The Packhof in Hanover was a municipal facility and served as a Packhof and tax-free defeat for the goods of the Hanoverian trading companies.

Location and use

From 1813 the old Packhof was located in the old powder magazine on the so-called Norder-Bothfelder Bastion on Georgstrasse , opposite the Grosse Packhofstrasse , which has been known since 1833 .

Due to the increase in trade, multiple expansions were made.

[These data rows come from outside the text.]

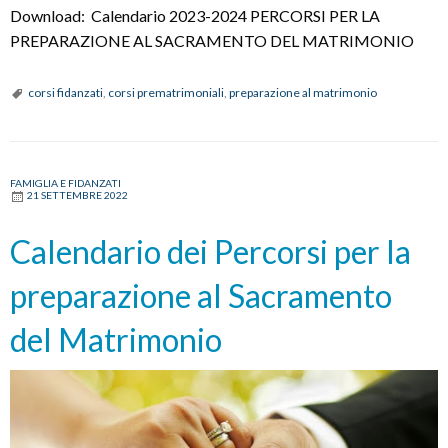
Download: Calendario 2023-2024 PERCORSI PER LA
PREPARAZIONE AL SACRAMENTO DEL MATRIMONIO
corsi fidanzati
,
corsi prematrimoniali
,
preparazione al matrimonio
FAMIGLIA E FIDANZATI
21 SETTEMBRE 2022
Calendario dei Percorsi per la
preparazione al Sacramento
del Matrimonio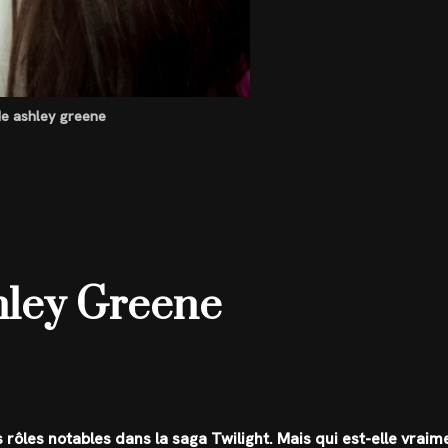
 de ashley greene
hley Greene
rôles notables dans la saga Twilight. Mais qui est-elle vraim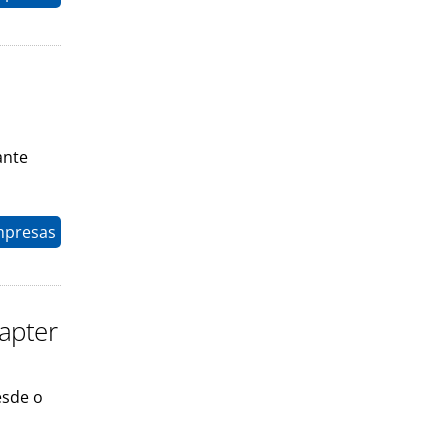
ante
mpresas
hapter
esde o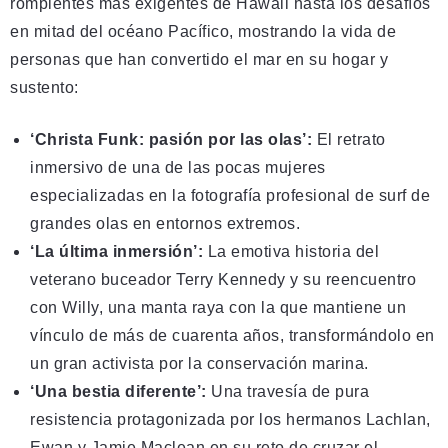
rompientes más exigentes de Hawaii hasta los desafíos
en mitad del océano Pacífico, mostrando la vida de
personas que han convertido el mar en su hogar y
sustento:
‘Christa Funk: pasión por las olas’:
El retrato
inmersivo de una de las pocas mujeres
especializadas en la fotografía profesional de surf de
grandes olas en entornos extremos.
‘La última inmersión’:
La emotiva historia del
veterano buceador Terry Kennedy y su reencuentro
con Willy, una manta raya con la que mantiene un
vínculo de más de cuarenta años, transformándolo en
un gran activista por la conservación marina.
‘Una bestia diferente’:
Una travesía de pura
resistencia protagonizada por los hermanos Lachlan,
Ewan y Jamie Maclean en su reto de cruzar el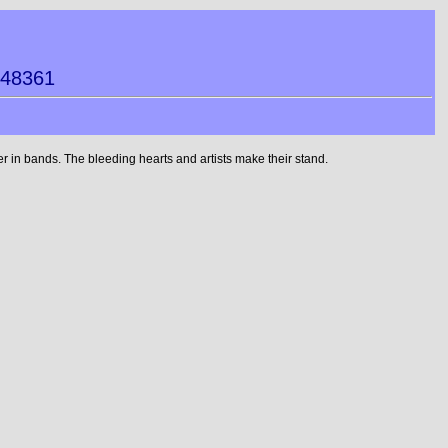
048361
 in bands. The bleeding hearts and artists make their stand.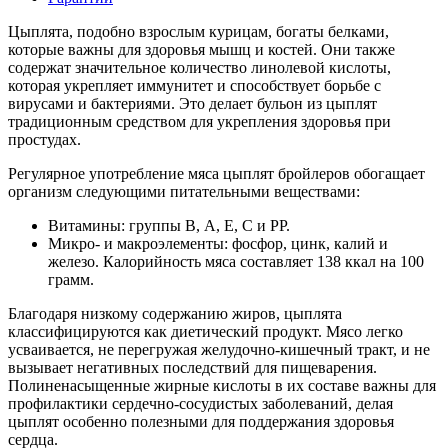
Цыплята, подобно взрослым курицам, богаты белками,
которые важны для здоровья мышц и костей. Они также
содержат значительное количество линолевой кислоты,
которая укрепляет иммунитет и способствует борьбе с
вирусами и бактериями. Это делает бульон из цыплят
традиционным средством для укрепления здоровья при
простудах.
Регулярное употребление мяса цыплят бройлеров обогащает
организм следующими питательными веществами:
Витамины: группы В, А, Е, С и РР.
Микро- и макроэлементы: фосфор, цинк, калий и
железо. Калорийность мяса составляет 138 ккал на 100
грамм.
Благодаря низкому содержанию жиров, цыплята
классифицируются как диетический продукт. Мясо легко
усваивается, не перегружая желудочно-кишечный тракт, и не
вызывает негативных последствий для пищеварения.
Полиненасыщенные жирные кислоты в их составе важны для
профилактики сердечно-сосудистых заболеваний, делая
цыплят особенно полезными для поддержания здоровья
сердца.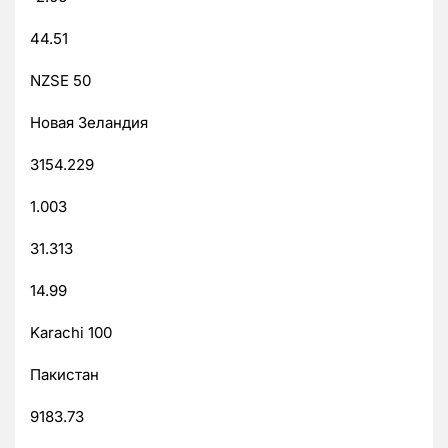
44.51
NZSE 50
Новая Зеландия
3154.229
1.003
31.313
14.99
Karachi 100
Пакистан
9183.73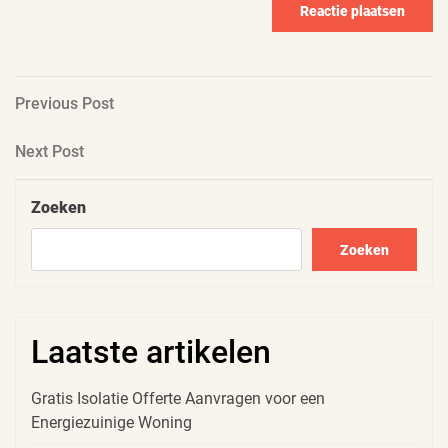
Berichtnavigatie
Previous
Previous Post
Post
Next
Next Post
Post
Zoeken
Zoeken
Laatste artikelen
Gratis Isolatie Offerte Aanvragen voor een
Energiezuinige Woning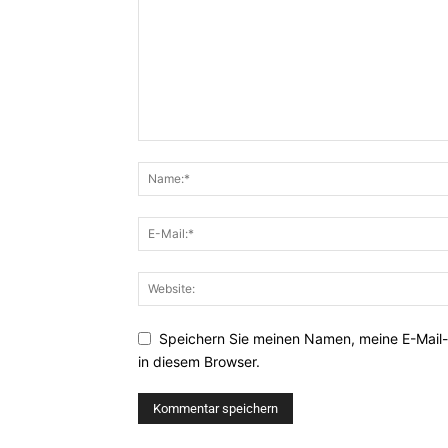
Speichern Sie meinen Namen, meine E-Mail
in diesem Browser.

As early as 1860 it became apparent that the system was too small and would not meet the requirements without a rail connection.

New Packhof

View in the 19th century through Rosenstrasse to the central projection of the New Packhof on Artilleriestrasse
The new Packhof in the background to the left of the Ernst August Memorial , inaugurated in 1861 ;
Chromolithography from the Ernst August album based on a photograph by Friedrich Wunder

After the railway went into operation, a new building was built on Artilleriestraße between 1861 and 1865 , between Herschelstraße and the railway. An imposing large complex was created in the magnificent late round arch style . The architect Ludwig Droste used different colored bricks and sandstone. The building had conspicuously designed risalits and different floor heights with a central market hall.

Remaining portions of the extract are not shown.